## YOUR ASSIGNMENT
Report how many lines of the records below include the word "menu". Give nothing but the number.

Page-level text extractions

- - -

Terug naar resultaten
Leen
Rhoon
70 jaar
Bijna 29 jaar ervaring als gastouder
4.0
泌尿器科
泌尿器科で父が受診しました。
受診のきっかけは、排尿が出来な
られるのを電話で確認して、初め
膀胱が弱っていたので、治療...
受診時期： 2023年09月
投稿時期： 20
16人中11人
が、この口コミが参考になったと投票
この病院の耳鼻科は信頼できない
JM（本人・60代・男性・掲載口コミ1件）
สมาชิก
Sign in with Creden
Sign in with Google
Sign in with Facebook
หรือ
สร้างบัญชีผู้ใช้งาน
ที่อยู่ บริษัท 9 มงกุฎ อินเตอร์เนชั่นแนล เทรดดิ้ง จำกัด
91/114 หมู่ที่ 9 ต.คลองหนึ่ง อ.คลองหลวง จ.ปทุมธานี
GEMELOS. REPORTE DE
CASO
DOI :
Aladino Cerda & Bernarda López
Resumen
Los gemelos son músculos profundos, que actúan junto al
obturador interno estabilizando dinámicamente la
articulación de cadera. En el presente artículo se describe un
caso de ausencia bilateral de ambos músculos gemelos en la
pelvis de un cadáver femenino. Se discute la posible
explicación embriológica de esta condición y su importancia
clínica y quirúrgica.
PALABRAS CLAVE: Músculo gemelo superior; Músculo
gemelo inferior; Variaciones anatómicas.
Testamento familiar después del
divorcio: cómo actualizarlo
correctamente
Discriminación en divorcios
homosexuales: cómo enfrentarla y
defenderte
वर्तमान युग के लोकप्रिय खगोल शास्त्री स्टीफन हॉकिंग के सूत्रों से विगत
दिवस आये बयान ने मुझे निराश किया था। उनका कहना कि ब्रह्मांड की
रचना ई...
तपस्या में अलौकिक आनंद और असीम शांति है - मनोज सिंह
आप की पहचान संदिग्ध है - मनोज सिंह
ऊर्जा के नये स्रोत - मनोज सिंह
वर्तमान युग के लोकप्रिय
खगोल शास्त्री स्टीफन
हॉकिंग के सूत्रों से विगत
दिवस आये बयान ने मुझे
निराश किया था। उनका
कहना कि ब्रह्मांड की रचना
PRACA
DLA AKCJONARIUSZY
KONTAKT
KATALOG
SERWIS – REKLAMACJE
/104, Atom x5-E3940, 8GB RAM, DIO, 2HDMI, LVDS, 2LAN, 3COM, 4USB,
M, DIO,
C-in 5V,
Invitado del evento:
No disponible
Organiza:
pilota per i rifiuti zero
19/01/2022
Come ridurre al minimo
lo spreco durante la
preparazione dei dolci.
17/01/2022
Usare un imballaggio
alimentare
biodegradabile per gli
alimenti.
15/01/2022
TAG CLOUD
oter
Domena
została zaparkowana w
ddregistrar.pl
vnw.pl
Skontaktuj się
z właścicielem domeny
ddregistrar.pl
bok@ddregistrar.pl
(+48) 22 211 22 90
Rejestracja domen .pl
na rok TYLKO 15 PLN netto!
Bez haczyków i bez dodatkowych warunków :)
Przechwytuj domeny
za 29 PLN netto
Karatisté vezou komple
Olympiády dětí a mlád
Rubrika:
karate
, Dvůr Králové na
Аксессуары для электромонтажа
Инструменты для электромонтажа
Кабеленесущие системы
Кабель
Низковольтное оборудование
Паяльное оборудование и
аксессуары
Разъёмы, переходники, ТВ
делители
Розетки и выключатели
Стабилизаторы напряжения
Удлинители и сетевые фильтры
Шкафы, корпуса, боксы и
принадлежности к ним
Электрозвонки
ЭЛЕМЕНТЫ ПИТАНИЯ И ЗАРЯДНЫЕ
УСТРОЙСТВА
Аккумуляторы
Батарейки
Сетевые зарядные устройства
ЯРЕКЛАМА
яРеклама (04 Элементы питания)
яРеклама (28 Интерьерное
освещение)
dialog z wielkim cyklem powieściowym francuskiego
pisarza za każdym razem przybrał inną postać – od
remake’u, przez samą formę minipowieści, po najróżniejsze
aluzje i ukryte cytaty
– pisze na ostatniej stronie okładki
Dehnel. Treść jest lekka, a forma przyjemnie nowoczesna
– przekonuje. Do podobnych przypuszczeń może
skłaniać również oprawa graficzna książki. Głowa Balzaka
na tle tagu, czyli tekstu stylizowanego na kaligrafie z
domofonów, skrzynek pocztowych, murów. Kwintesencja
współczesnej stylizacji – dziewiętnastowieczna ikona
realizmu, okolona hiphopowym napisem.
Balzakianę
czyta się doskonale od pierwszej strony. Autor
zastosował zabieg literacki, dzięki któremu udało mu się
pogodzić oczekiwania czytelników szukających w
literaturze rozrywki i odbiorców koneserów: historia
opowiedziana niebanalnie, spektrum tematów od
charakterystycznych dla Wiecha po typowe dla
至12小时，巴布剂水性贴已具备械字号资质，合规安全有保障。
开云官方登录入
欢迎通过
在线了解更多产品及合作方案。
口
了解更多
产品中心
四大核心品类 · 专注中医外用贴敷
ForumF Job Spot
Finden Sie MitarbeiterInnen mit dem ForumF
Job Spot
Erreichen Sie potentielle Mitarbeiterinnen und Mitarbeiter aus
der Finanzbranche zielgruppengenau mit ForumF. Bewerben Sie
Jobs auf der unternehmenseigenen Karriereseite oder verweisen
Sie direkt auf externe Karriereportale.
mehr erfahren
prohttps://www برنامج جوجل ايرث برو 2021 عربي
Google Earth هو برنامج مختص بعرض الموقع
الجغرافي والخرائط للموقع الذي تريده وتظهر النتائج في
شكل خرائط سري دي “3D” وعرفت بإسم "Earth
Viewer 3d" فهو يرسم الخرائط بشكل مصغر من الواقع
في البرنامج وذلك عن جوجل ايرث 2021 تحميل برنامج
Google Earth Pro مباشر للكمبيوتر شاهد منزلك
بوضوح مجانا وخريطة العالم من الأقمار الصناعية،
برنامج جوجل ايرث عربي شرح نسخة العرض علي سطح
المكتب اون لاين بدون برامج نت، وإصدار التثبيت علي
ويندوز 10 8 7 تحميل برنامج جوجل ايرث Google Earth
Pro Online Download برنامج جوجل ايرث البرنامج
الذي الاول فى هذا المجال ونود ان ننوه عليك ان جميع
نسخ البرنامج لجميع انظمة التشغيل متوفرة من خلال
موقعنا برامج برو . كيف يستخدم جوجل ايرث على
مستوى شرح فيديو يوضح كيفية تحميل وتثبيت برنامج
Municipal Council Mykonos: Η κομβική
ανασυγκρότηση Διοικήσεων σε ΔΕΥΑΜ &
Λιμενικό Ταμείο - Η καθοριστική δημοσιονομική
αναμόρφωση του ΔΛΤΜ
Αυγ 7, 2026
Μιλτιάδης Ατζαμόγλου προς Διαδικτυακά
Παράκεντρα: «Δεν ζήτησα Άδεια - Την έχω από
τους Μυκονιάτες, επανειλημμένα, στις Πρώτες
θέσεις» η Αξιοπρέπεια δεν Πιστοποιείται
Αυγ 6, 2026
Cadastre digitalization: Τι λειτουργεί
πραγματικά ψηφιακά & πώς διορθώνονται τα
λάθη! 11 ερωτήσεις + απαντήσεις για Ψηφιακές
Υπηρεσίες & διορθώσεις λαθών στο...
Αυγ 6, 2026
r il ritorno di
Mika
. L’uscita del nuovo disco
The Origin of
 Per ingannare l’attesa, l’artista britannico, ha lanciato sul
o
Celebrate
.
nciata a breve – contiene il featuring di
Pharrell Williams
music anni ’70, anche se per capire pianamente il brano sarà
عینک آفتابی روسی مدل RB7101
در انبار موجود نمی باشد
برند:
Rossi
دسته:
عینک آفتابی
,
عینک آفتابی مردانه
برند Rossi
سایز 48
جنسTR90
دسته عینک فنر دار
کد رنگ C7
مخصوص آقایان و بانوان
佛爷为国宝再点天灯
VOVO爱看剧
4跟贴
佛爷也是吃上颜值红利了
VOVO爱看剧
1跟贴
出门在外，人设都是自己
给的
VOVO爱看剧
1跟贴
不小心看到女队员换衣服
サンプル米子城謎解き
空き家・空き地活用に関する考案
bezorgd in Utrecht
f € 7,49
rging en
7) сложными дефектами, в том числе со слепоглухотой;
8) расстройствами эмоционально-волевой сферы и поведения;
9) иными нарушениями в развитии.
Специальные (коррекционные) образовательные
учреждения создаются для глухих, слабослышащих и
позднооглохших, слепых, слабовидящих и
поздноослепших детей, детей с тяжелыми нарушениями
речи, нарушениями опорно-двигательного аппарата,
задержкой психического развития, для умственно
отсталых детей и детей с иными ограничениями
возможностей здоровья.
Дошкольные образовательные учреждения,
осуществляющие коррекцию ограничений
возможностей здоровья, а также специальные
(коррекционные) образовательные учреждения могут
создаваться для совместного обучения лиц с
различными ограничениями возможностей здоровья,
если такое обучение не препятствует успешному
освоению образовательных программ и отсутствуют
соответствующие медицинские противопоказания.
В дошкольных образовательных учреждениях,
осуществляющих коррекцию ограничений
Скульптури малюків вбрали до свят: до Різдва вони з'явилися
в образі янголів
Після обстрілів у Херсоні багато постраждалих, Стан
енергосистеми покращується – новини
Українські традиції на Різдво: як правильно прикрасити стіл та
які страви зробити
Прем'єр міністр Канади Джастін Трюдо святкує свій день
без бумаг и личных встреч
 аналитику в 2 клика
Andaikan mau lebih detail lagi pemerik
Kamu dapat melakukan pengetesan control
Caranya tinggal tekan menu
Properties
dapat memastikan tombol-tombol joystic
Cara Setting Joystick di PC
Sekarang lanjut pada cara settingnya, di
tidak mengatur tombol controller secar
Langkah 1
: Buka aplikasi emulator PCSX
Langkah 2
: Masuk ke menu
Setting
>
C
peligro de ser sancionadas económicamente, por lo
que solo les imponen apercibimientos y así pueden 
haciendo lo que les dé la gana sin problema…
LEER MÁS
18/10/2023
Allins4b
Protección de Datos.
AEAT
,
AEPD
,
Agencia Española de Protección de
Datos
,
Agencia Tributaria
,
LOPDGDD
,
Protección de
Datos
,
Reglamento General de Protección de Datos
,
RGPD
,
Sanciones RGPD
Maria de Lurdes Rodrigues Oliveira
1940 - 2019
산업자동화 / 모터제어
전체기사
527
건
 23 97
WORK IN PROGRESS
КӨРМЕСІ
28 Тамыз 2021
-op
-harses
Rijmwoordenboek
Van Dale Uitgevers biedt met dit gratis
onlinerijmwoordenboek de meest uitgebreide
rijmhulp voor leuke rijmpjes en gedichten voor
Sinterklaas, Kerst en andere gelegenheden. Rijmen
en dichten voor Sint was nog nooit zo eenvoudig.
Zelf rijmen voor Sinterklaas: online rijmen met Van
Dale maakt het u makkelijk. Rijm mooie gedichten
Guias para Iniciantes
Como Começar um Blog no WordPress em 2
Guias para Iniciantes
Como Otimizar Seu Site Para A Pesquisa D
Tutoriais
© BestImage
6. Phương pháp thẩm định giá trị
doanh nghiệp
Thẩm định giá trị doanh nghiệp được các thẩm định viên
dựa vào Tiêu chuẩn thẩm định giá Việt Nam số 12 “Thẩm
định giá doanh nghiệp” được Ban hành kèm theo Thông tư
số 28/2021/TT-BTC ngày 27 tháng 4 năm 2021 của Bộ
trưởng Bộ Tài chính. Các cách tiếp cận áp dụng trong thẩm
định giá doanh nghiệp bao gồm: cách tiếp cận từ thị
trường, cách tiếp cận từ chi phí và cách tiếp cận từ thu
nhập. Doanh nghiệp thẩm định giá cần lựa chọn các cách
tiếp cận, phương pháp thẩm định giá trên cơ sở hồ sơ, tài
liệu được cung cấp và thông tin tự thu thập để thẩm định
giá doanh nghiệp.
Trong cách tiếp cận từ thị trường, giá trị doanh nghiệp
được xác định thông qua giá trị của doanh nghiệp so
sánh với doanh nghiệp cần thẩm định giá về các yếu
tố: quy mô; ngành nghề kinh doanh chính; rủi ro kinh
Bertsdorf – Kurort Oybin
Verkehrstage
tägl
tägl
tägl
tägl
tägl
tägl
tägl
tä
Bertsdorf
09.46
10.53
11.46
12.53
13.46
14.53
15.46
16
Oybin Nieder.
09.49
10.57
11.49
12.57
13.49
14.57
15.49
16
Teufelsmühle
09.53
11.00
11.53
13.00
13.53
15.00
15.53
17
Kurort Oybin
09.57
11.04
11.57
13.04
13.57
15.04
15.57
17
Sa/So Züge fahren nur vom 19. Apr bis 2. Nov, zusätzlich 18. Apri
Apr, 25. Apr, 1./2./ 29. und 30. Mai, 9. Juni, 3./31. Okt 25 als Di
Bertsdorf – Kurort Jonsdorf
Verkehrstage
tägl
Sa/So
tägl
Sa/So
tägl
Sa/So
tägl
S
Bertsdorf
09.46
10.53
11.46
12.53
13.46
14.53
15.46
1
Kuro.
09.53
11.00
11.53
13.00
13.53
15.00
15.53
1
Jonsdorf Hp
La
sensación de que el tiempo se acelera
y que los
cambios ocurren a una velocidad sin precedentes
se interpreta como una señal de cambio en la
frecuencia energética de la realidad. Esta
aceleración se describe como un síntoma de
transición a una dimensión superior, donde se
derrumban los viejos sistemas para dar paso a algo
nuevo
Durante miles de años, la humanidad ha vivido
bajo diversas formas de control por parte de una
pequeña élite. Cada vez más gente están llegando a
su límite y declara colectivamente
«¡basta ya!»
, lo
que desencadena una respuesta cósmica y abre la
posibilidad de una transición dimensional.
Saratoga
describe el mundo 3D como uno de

- - -

## EXPECTED OUTPUT
2